Traveling to Davao from Palau Island (800 km east of the Philippines) on 31 March 1944, the seaplane carrying Koga strayed off course and crashed into the sea off the coast of Barangay Sangat, San Fernando, Cebu. Koga was killed in the crash and the 12 survivors, including Vice Admiral Shigeru Fukodome, Chief of Staff of the Combined Fleet, captured by Cebuano guerillas. Koga’s body, which was brought to shore by the survivors, was left unburied and was later eaten by dogs.
|Cebuano guerillas: Cebu was a key center of effective guerilla resistance.|
The papers were then sent by submarine to MacArthur in Australia. The Americans discovered the top secret papers were part of the “Sho” or “Z Plan” of the Japanese naval and air forces in the Pacific.
The papers revealed that poorly defended Leyte was the weak link in Japan’s defenses. As a result of this intelligence coup, MacArthur decided to invade Leyte in October instead of Sarangani Bay in Cotabato in December as originally planned.
Without doubt, this great Filipino intelligence feat led to the speedier liberation of the Philippines, thereby saving many more Filipino and American lives.
It will be useful to know what kind of a man the average Filipino guerilla was that helped defeat the Imperial Japanese Army. The Filipino guerilla was normally a civilian with no military training when he decided to take up arms against the Japanese enemy.
He fought the Japanese barefooted: guerillas rarely wore combat boots or footwear of any kind, and war era photos prove this. Since they went into battle unshod, guerillas were also referred to as “Barefoot Warriors.”

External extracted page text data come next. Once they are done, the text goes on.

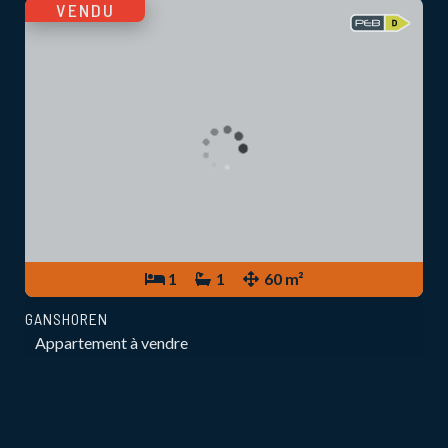
VENDU
1
1
60 m²
GANSHOREN
Appartement à vendre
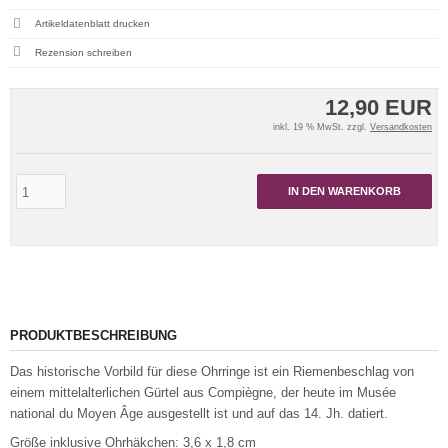
Artikeldatenblatt drucken
Rezension schreiben
12,90 EUR
inkl. 19 % MwSt. zzgl.
Versandkosten
IN DEN WARENKORB
PRODUKTBESCHREIBUNG
Das historische Vorbild für diese Ohrringe ist ein Riemenbeschlag von
einem mittelalterlichen Gürtel aus Compiègne, der heute im Musée
national du Moyen Âge ausgestellt ist und auf das 14. Jh. datiert.
Größe inklusive Ohrhäkchen: 3,6 x 1,8 cm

The guerilla was mostly a rural Filipino. Many were proficient in the use of the “bolo” (also called the Filipino machete) or knives such as the famous “balisong,” otherwise known as the Batangas knife or butterfly knife.

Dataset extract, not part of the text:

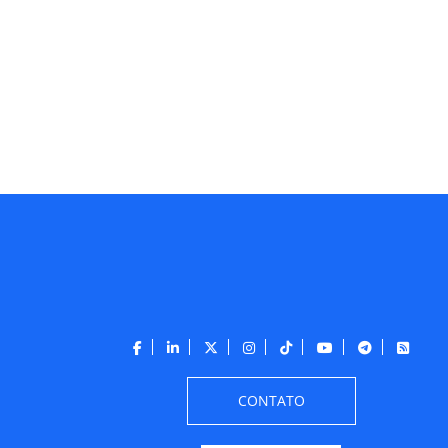
CONTATO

Bolos were weapons used throughout the Philippines to cut bamboo and sugarcane or to hack through foliage. Hence, many guerillas were adept at wielding bladed weapons. Others were expert at Filipino boxing, which is called "panantukan" ("suntukan") in Tagalog or "pangamot" in Bisaya.
Most guerillas fought the Japanese armed with bolos and bamboo spears since only one in five guerillas was armed with a rifle. The traditions of "Kali" or "Arnis" or "Eskrima," now called Filipino Martial Arts or FMA, were strong among Filipino males during the war.
Because of their penchant for hacking Japanese to death, Filipino guerillas earned the fearful name, “Bolomen.” The Japanese, quite literally, died by the sword in combat against bolomen.
|Extreme close quarter combat: Filipinos sharpen their bolo fighting skills.|
And it was with their razor sharp bolos that many Filipino guerillas took revenge on the hated Japanese in the bloody, dying days of Japan’s defeated empire.
The destruction of the entire Imperial Japanese Army in the Philippines was the greatest victory for the Filipino Nation-in-Arms. Of the 380,000 Japanese who vainly resisted the Filipino-American forces from October 1944 to September 1945, close to 340,000 were killed.
It was the largest death toll suffered by the Imperial Japanese Army during World War II in a single campaign.
Only the 480,000 Japanese killed in China during the Second Sino-Japanese War from 1937 to 1945 resulted in more Japanese deaths. But the Second Sino-Japanese War that began in 1937 is a unique war separate from World War II and another war unto itself. World War II began on 1 September 1939 with Nazi Germany's invasion of Poland.
Only in the Philippines were this many Japanese soldiers killed, making our country the world's largest single graveyard of Japanese racism and militarism in World War II.
A massive bronze statue honoring all Filipino Guerillas that fought against the brutal Empire of Japan in World War II stands proudly at the hallowed island of Corregidor, the Holy Shrine to Filipino Heroism.